HomeInternational Journal of Education Research for Higher Learningvol. 23 no. 1 (2017)

A Phenomenological Hermeneutics on Jean-Paul Sartre and Gabriel Marcel’s Freedom

Asisclo Iii M. Abonado | Alvin John J Neyra



This paper presents the respective positions of Jean-Paul Sartre and Gabriel Marcel, and the determination of the philosophic statuses of these positions. The intention of this investigation is to provide answers to the query of whether the respective phenomenologies of freedom proposed by Sartre and Marcel constitute a philosophy of freedom. For better understanding of the analyses, phenomenological hermeneutics method was employed to reflect that, taken as they stand, they do not. The reason is as compelling to avoid the reef of subjectivism. Oddly enough, these thinkers who differ so diametrically at the level of explicit statement agree on rejecting the type of reflective analysis that enables thought to surpass the plane of probability.

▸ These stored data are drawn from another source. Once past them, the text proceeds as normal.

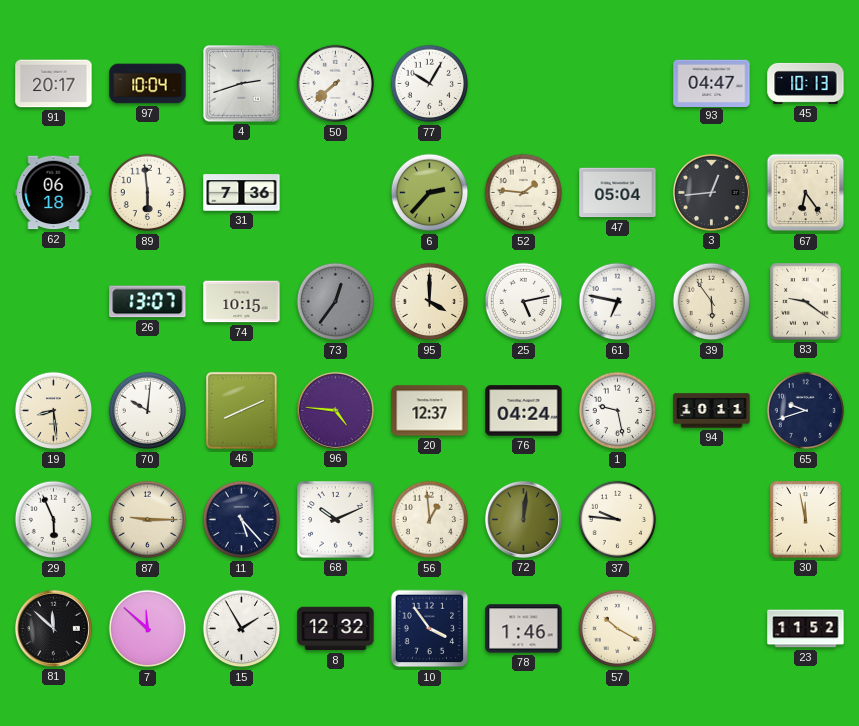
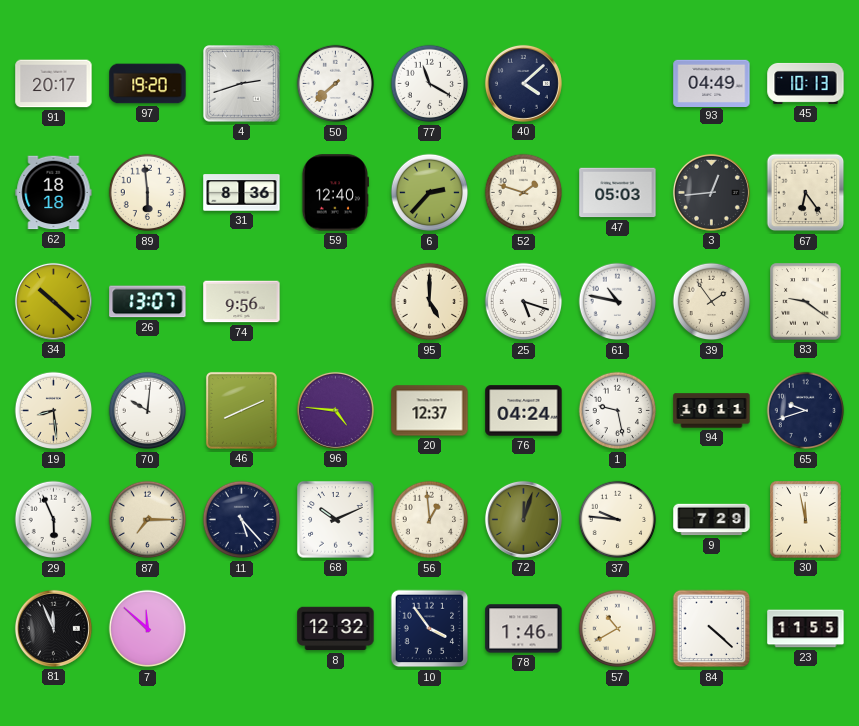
97: 10:04 -> 19:20
77: 10:05 -> 11:20
40: none -> 4:08
93: 04:47 -> 04:49
62: 06:18 -> 18:18
31: 7:36 -> 8:36
59: none -> 12:40
52: 1:46 -> 1:48
47: 05:04 -> 05:03
34: none -> 10:22
74: 10:15 -> 9:56
73: 12:36 -> none
95: 4:00 -> 5:00
25: 5:13 -> 5:18
61: 6:47 -> 10:47
39: 5:54 -> 1:54
87: 9:15 -> 7:15
72: 12:01 -> 12:03
9: none -> 7:29
81: 11:52 -> 11:56
15: 1:55 -> none
57: 10:20 -> 10:40
84: none -> 4:22
23: 11:52 -> 11:55
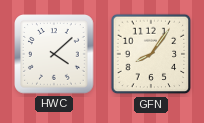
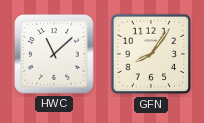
HWC: 4:08 -> 11:08
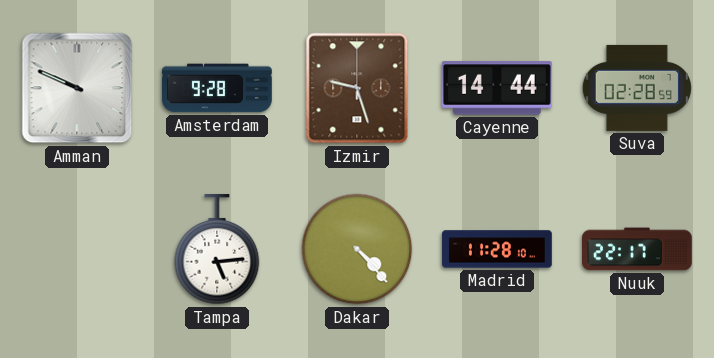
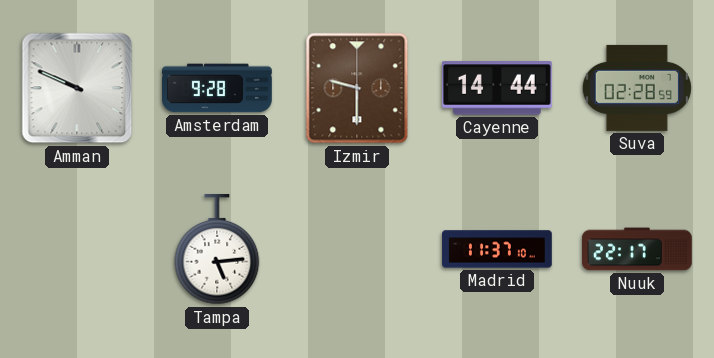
Izmir: 9:27 -> 9:30
Dakar: 4:23 -> none
Madrid: 11:28 -> 11:37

Whether such reflection is mistakenly identified with an objectification of the subject and therefore refused, as in the case of Marcel, or it is falsely regarded as an aggravation of the foritself constitutional self absence and therefore ignored as in the case of Sartre, the fact is that their rejection means nothing less than a rejection of scientific status. Sartre’s failure to utilize a properly philosophic reflection is instructive as it first underscores the need of an essential type of reflection on method. Second, it establishes decisively the inability of phenomenological analysis to substitute for metaphysical analysis. Unlike Sartre, Marcel affirms the necessity of surpassing phenomenology through an exercise of reflection. A closer look at what he intends by reflection, however, makes it clear that he does not have philosophic reflection in mind. To say that the analyses of Sartre and Marcel are subjectivist is not to say that they are without interest for those philosophizing in the intellectual tradition of the west. Ultimate success of the collaborative effort depends upon an enlightened exchange – an exchange that does not stop at externals, but penetrates to dynamic intentions. If this effort to understand and evaluate the phenomenologies of freedom proposed by Sartre and Marcel furthers, however slightly, the progress of such an exchange, it is not without excuse.